On April 19, 1775 the Minute Men on the Lexington Battle Green fired “the shot heard ‘round the world” that began the American Revolution.  This week another shot was fired that may start another revolution.

That event related to Amazon’s announcement of their new Kindle.  A key new feature is the “Mayday Button”.  If you need assistance, press it and you will be connected to a video contact center agent within 15 seconds. Amazon has already set the standards for on-line shopping and for the creation of the E-book reading experience; have they just created a new benchmark for customer service?

How can they do this? Jeffrey Bezos says that the "hardest and coolest" services such as its "Mayday" service lie at the intersection of "customer delight" and "deep integration through the entire stack."  It starts with their commitment for delivering excellent customer service and their long standing commitment to having the infrastructure to support that.

When Bezos says deep integration through the entire stack he is referring to an enterprise commitment to leverage everything they know about their customers to ensure a great customer experience and long term profitability. This combines all types of customer data both experiential (CRM) and transactional (ERP) and delivers it to an Amazon employee instantly so that the customer who only need to press a button for help, has access to all of that information at their fingertips.
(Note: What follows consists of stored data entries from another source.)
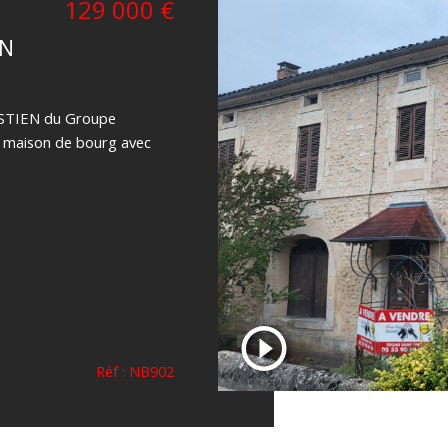
129 000 €
IN
BASTIEN du Groupe
e maison de bourg avec
Réf : NB902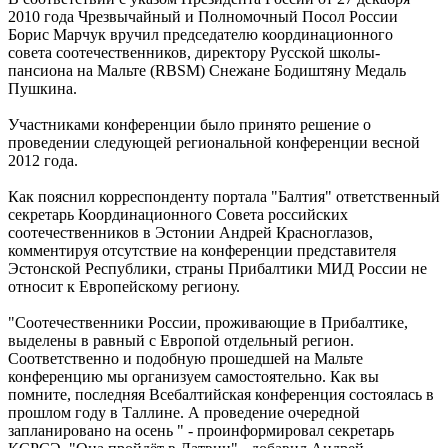
2010 года Чрезвычайный и Полномочный Посол России
Борис Марчук вручил председателю координационного
совета соотечественников, директору Русской школы-
пансиона на Мальте (RBSM) Снежане Бодиштяну Медаль
Пушкина.
Участниками конференции было принято решение о
проведении следующей региональной конференции весной
2012 года.
Как пояснил корреспонденту портала "Балтия" ответственный
секретарь Координационного Совета российских
соотечественников в Эстонии Андрей Красноглазов,
комментируя отсутствие на конференции представителя
Эстонской Республики, страны Прибалтики МИД России не
относит к Европейскому региону.
"Соотечественники России, проживающие в Прибалтике,
выделены в равный с Европой отдельный регион.
Соответственно и подобную прошедшей на Мальте
конференцию мы организуем самостоятельно. Как вы
помните, последняя Всебалтийская конференция состоялась в
прошлом году в Таллине. А проведение очередной
запланировано на осень " - проинформировал секретарь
This shouldn’t take a rocket scientist to emulate. There is no reason that CRM and ERP data should be housed and accessed with two different processes. Some companies combine the two and refer to it as their Master Data. Nor should it be difficult to access this master data with communications technologies whether it is video and audio like Amazon or some other type of communications mediums. With the right infrastructure, this is what it means to communications enable your business processes.

Whether this is the start of another Revolution remains to be seen. Many important questions will be raised in the next few months, among them is how does your organization leverage valuable customer data, how does it provide for a great customer experience and how can it be accessed?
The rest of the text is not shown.